The Legacy Rails app serves as the orchestration layer — it initiates NGE processing, tracks events, and presents results to users. NGE modules are headless processing engines that read/write to shared state (MySQL, S3, Athena).

Integration Architecture

┌─────────────────────────────────────────────────────────────────┐
│                     LEGACY RAILS MONOLITH                       │
│                                                                 │
│  ┌──────────┐  ┌──────────────┐  ┌────────────────────────┐   │
│  │ Web UI   │  │ Sidekiq Jobs │  │ ApplicationController  │   │
│  │ (React/  │  │              │  │ (HMAC-SHA1 API)        │   │
│  │  ERB)    │  │ NgeCaseTrack │  │                        │   │
│  └────┬─────┘  │ NgeExport    │  └───────────┬────────────┘   │
│       │        │ BatchCompletn│              │                 │
│       │        └──────┬───────┘              │                 │
│       │               │                      │                 │
│  ┌────┴───────────────┴──────────────────────┴────────────┐   │
│  │              Per-Case MySQL Database                     │   │
│  │    exhibits │ attachments │ batches │ batch_proc_events  │   │
│  └─────────────────────┬───────────────────────────────────┘   │
│                         │                                       │
│  ┌──────────────────────┴──────────────────────────────────┐   │
│  │                    S3 Bucket                              │   │
│  │   /case_{id}/attachment/{uid}/{file}                      │   │
│  │   /case_{id}/export/{uid}/{file}                          │   │
│  └──────────────────────┬──────────────────────────────────┘   │
└─────────────────────────┼───────────────────────────────────────┘
         ┌────────────────┼────────────────┐
         │                │                │
         ▼                ▼                ▼
┌─────────────┐  ┌──────────────┐  ┌──────────────┐
│ documentloader│  │documentextrct│  │documentupldr │
│ (Lambda/SQS) │  │(ECS/DynamoDB)│  │(ECS/Nutrient)│
└──────┬──────┘  └──────┬───────┘  └──────┬───────┘
       │                │                  │
       └────────────────┴──────────────────┘
              ┌──────────────────┐
              │  Athena / Firehose│ ──→ NgeCaseTrackerJob
              │  (Event Stream)   │     (polls every N seconds)
              └──────────────────┘

Integration Points by Type

1. Shared Database (MySQL/Aurora)

Contract: Both Legacy and NGE read/write the same per-case MySQL databases.
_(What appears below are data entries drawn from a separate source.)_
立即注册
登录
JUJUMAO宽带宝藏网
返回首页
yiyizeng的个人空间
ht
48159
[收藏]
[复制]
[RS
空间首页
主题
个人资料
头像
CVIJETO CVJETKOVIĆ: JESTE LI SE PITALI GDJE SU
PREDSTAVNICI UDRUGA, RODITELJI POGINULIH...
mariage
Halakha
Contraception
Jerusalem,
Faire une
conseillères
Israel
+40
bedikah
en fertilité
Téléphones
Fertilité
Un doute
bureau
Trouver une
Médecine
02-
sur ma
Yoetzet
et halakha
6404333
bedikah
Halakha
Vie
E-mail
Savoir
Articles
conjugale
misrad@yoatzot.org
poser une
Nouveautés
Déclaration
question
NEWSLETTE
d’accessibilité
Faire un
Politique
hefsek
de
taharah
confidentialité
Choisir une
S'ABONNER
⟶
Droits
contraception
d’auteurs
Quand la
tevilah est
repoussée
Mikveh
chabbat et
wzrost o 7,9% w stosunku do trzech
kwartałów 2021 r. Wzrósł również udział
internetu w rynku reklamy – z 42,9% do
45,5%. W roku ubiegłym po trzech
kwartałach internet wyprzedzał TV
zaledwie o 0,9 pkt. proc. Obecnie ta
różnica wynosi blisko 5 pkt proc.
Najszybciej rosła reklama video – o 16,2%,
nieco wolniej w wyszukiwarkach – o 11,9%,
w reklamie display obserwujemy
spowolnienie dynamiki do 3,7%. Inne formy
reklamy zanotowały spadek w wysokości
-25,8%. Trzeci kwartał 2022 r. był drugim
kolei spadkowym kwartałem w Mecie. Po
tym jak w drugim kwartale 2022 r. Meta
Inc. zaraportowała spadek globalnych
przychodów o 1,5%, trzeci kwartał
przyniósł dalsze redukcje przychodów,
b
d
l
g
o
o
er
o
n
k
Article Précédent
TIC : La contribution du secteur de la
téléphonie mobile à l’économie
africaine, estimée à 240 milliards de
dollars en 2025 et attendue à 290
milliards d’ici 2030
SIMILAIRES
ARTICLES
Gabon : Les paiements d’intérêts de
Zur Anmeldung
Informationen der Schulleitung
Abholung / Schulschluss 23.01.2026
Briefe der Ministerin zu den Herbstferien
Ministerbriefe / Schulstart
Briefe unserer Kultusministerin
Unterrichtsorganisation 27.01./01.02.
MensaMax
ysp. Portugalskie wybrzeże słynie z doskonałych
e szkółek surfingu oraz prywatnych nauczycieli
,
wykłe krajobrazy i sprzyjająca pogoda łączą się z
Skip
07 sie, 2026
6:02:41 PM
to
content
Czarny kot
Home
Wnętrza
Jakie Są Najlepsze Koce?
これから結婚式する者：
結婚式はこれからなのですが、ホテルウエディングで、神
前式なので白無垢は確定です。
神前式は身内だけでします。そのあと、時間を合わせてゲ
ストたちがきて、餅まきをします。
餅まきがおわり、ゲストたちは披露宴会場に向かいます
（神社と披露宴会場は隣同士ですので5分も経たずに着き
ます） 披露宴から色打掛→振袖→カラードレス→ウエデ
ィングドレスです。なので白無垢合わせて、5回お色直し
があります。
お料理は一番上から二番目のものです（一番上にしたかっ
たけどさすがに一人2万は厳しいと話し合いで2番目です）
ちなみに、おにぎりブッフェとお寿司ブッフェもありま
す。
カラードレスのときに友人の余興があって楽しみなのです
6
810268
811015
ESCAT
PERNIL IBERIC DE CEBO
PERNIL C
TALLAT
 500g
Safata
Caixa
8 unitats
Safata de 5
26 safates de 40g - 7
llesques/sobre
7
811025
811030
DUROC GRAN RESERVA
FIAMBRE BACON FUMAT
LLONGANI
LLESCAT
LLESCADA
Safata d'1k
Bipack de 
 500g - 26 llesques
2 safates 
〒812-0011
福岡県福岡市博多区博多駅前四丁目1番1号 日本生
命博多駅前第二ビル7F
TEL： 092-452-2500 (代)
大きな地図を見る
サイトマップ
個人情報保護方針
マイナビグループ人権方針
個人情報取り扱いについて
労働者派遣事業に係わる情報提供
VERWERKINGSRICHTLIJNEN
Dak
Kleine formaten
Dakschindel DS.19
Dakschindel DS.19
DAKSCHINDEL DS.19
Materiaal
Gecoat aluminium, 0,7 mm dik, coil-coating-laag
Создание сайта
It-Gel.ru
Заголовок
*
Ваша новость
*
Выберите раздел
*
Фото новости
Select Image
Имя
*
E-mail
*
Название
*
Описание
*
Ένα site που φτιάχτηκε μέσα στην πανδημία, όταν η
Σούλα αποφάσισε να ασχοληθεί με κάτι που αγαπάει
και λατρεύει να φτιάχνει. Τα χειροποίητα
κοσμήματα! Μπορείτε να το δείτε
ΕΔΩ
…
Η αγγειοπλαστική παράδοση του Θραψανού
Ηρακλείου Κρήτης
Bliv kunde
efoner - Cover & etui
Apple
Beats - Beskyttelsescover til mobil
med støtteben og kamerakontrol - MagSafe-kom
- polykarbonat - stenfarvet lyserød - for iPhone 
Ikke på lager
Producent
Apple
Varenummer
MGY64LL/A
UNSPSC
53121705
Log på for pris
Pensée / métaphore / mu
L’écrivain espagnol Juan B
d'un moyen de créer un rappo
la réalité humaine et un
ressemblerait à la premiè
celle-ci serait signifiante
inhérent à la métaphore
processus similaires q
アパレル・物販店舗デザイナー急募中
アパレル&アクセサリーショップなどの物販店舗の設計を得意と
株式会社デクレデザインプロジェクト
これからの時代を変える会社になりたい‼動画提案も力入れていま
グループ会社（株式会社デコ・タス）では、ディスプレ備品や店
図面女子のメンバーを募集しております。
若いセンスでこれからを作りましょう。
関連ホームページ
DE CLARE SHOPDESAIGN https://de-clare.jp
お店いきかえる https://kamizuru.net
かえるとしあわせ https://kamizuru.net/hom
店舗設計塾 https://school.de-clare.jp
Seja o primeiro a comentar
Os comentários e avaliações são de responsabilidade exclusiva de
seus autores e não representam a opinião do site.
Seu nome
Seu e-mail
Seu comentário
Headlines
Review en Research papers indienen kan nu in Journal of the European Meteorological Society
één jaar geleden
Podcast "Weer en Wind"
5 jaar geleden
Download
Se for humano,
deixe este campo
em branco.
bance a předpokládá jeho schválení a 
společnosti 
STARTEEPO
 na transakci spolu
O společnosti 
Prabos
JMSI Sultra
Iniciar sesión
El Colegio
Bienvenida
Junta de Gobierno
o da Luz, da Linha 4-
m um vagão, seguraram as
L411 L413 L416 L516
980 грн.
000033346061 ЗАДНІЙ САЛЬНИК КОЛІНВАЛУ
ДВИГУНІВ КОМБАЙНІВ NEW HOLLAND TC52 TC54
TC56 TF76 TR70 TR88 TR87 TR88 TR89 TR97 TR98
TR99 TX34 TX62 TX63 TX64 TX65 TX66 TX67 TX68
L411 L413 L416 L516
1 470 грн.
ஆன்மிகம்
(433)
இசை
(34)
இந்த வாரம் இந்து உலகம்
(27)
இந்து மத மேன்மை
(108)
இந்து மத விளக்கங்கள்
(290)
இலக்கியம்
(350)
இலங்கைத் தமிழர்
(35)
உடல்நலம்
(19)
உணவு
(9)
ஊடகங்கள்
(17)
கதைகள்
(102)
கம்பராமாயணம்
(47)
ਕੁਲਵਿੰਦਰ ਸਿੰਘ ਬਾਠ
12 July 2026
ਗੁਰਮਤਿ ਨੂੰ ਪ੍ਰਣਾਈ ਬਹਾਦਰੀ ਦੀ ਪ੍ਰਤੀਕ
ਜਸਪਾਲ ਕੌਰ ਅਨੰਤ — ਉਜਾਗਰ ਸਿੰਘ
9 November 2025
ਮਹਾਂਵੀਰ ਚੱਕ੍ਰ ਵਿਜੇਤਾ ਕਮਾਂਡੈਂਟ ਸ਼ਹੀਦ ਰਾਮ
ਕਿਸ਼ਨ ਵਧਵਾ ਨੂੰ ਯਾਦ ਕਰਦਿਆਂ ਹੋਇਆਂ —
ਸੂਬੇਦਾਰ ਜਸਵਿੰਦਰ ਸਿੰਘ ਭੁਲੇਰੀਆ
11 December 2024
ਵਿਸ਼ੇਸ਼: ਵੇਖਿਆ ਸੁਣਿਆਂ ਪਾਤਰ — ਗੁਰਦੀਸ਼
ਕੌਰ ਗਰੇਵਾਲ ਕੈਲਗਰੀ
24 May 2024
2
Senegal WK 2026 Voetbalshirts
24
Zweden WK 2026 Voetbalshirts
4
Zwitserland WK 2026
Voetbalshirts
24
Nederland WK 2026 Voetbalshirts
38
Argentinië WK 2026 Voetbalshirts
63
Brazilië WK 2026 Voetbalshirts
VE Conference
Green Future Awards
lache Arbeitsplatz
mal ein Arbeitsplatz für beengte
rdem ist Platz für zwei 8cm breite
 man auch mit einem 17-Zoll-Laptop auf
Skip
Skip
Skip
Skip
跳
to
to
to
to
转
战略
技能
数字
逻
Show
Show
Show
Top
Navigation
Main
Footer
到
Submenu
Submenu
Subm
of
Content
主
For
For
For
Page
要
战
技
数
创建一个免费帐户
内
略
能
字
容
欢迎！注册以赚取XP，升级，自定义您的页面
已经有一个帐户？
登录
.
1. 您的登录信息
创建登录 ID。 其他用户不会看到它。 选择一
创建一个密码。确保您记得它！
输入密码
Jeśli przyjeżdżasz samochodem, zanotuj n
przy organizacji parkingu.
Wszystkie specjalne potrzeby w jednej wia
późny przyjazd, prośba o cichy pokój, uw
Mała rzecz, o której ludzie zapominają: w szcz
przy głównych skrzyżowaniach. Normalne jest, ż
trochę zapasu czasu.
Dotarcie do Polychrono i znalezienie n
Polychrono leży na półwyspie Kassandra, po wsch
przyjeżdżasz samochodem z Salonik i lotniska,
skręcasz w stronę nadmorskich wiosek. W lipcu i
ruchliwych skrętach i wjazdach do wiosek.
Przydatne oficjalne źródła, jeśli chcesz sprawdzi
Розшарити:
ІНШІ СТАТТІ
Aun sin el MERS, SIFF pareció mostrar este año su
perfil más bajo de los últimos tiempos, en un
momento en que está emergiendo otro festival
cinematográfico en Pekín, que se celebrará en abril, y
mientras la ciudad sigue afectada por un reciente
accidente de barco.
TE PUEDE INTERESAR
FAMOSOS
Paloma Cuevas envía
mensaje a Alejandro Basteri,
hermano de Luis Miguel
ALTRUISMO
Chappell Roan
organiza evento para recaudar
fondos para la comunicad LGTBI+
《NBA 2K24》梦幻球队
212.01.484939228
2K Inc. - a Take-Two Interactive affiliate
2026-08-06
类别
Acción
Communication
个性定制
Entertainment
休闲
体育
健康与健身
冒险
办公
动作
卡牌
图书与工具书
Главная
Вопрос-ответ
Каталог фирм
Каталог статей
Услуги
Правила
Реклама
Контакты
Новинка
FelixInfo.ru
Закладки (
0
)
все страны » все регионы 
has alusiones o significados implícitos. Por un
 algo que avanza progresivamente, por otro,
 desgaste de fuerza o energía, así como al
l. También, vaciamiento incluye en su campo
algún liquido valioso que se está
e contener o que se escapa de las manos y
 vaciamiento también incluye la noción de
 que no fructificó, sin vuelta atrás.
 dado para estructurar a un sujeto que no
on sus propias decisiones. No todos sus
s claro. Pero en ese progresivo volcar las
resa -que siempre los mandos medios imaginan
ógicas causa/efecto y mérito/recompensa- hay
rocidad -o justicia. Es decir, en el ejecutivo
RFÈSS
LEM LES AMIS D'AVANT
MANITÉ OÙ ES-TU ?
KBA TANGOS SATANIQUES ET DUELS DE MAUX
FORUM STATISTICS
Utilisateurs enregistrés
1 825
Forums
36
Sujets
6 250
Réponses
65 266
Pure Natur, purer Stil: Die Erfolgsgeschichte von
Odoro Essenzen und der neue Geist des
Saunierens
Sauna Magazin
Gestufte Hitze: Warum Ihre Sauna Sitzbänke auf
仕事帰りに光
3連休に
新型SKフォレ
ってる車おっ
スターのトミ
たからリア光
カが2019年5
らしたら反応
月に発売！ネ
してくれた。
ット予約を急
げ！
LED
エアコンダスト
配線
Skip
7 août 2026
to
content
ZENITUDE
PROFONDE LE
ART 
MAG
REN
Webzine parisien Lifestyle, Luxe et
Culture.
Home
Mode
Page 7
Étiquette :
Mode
Database Convention Used By
Shared DB {base_db} (e.g., nextpoint_production) Rails (users, accounts, cases)
Per-case DB {base_db}_case_{case_id} Rails + all NGE modules

Critical shared tables (per-case DB):

Table Legacy Writes NGE Writes Shared Fields
exhibits Yes (create, update, search) Yes (documentloader creates) nutrient_id, nge_file_hash, nge_enabled
attachments Yes (create, update) Yes (documentloader creates) S3 paths, page counts, search text
batches Yes (create, status updates) Yes (status via events) loader_status, loader_status_updated_at_gmt
batch_processing_events Yes (insert from Athena) Indirect (via Athena pipeline) event_type, status, details
labels Yes Yes (documentloader creates) Tag assignments

Schema alignment: NGE's SQLAlchemy ORM models (db_models.py) must match the Rails schema.rb definitions exactly. Any migration in either system must be coordinated.

2. S3 Storage

Contract: Shared bucket with consistent path conventions.

s3://{bucket}/case_{npcase_id}/{model_type}/{unique_id}/{filename}
Model Type Legacy Access NGE Access
attachment Read/write (shared_libs NextPointS3) Read/write (all NGE modules)
export Read/write Write (documentexporter)
batch Write (upload) Read (documentloader)
video Read/write N/A
deposition Read/write N/A
transcript Read/write N/A

Key S3 paths: - Upload source: s3://{case-folder-bucket}/case_{id}/... (user uploads) - Processed output: s3://{bucket}/case_{id}/attachment/{uid}/{file} - Export output: s3://{bucket}/case_{id}/export/{uid}/{file} - Search text: stored as attachment metadata - Markup/redaction: _unredacted_original suffix convention

3. Event Pipeline (Athena)

Flow: All NGE modules publish SNS events → PSM (Firehose) captures them → Athena makes them queryable → Rails polls at batch end to persist into MySQL.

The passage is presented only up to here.